SURPRISE! (Extra space at the beginning of this line.)

That’s enough. I think everyone’s ready for me to run this down.

Format: Except for the lack of page breaks and some extra spaces between elements, the format is fine. Like I’ve said time and again, format is the easiest thing to master. It’s what you do with it that counts.

Panel Descriptions: Terrible. In fact, I think you went backwards. As a whole, this entire story cannot be drawn. You’ve got magically delicious stuff going on here, you’ve got absolutely no camera angles, you’ve got nothing that the artist can hook into and start working from. Terrible.

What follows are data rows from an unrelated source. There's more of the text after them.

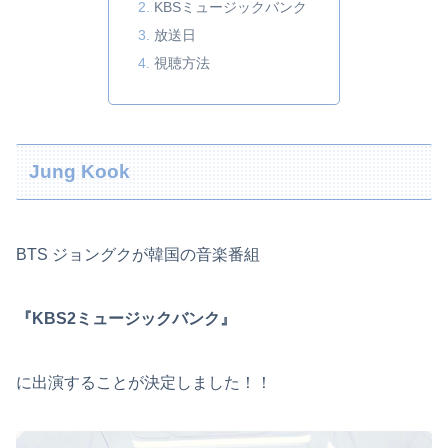
KBSミュージックバンク
放送日
視聴方法
Jung Kook
BTS ジョングクが韓国の音楽番組
『KBS2ミュージックバンク』
に出演することが決定しました！！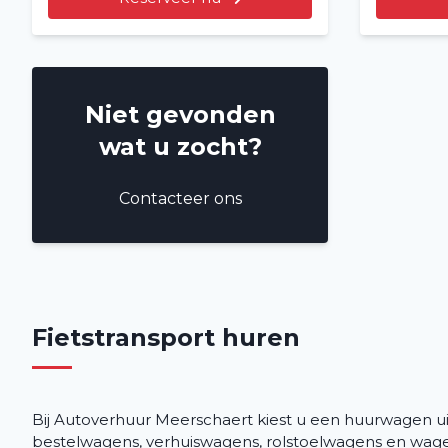
Niet gevonden
wat u zocht?
Contacteer ons
Fietstransport huren
Bij Autoverhuur Meerschaert kiest u een huurwagen 
bestelwagens, verhuiswagens, rolstoelwagens en wagen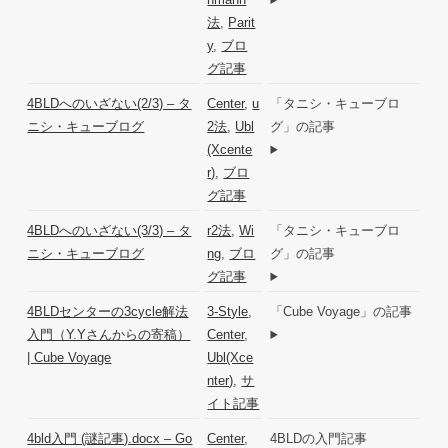
法
,
Parit
y
,
ブロ
グ記事
4BLDへのいざない(2/3) – タ
Center
,
u
「タニシ・キューブロ
ニシ・キューブログ
2法
,
Ubl
グ」の記事
(Xcente
r)
,
ブロ
グ記事
4BLDへのいざない(3/3) – タ
r2法
,
Wi
「タニシ・キューブロ
ニシ・キューブログ
ng
,
ブロ
グ」の記事
グ記事
4BLDセンターの3cycle解法
3-Style
,
「Cube Voyage」の記事
入門（Y.Yさんからの寄稿）
Center
,
| Cube Voyage
Ubl(Xce
nter)
,
サ
イト記事
4bld入門 (謎記事).docx – Go
Center
,
4BLDの入門記事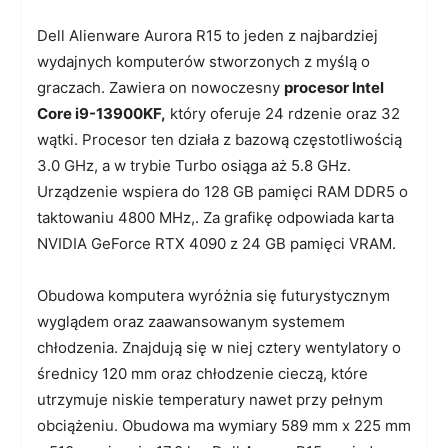
Dell Alienware Aurora R15 to jeden z najbardziej
wydajnych komputerów stworzonych z myślą o
graczach. Zawiera on nowoczesny
procesor Intel
Core i9-13900KF,
który oferuje 24 rdzenie oraz 32
wątki. Procesor ten działa z bazową częstotliwością
3.0 GHz, a w trybie Turbo osiąga aż 5.8 GHz.
Urządzenie wspiera do 128 GB pamięci RAM DDR5 o
taktowaniu 4800 MHz,. Za grafikę odpowiada karta
NVIDIA GeForce RTX 4090 z 24 GB pamięci VRAM.
Obudowa komputera wyróżnia się futurystycznym
wyglądem oraz zaawansowanym systemem
chłodzenia. Znajdują się w niej cztery wentylatory o
średnicy 120 mm oraz chłodzenie cieczą, które
utrzymuje niskie temperatury nawet przy pełnym
obciążeniu. Obudowa ma wymiary 589 mm x 225 mm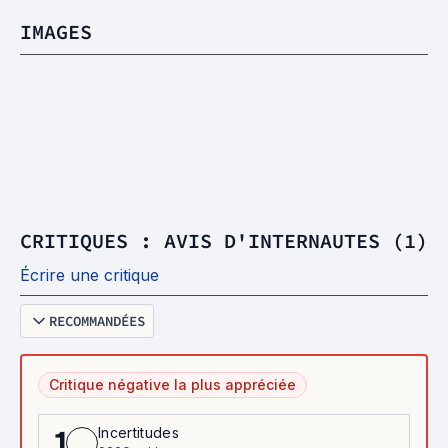
IMAGES
CRITIQUES : AVIS D'INTERNAUTES (1)
Écrire une critique
RECOMMANDÉES
Critique négative la plus appréciée
Incertitudes
1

Pacing: Horrible. The pacing here is the only thing that is worse than the panel descriptions. You did in seven pages what could have been done in three, if not four. You have a page that, if cut, would do little to impact the story. Because the pacing is horrible and drawn out, you lost any readers who stuck around. If they braved it to P5, you lost them on P6.

Dialogue: Most of it is crap. The stuff spewing from your character’s mouth is on the wrong side of the tracks. Her captions are only a little better, but the problem with those is that there aren’t enough of them. Your captions drop in and out, instead of being a running patter of what’s going through her head. You’ve left extremely vast swatches of opportunities behind you wherein you could tell what’s going on in the story. Instead of doing that, you opted to try to build mystery (or something), hoping that would interest readers into sticking around. You took the wrong option.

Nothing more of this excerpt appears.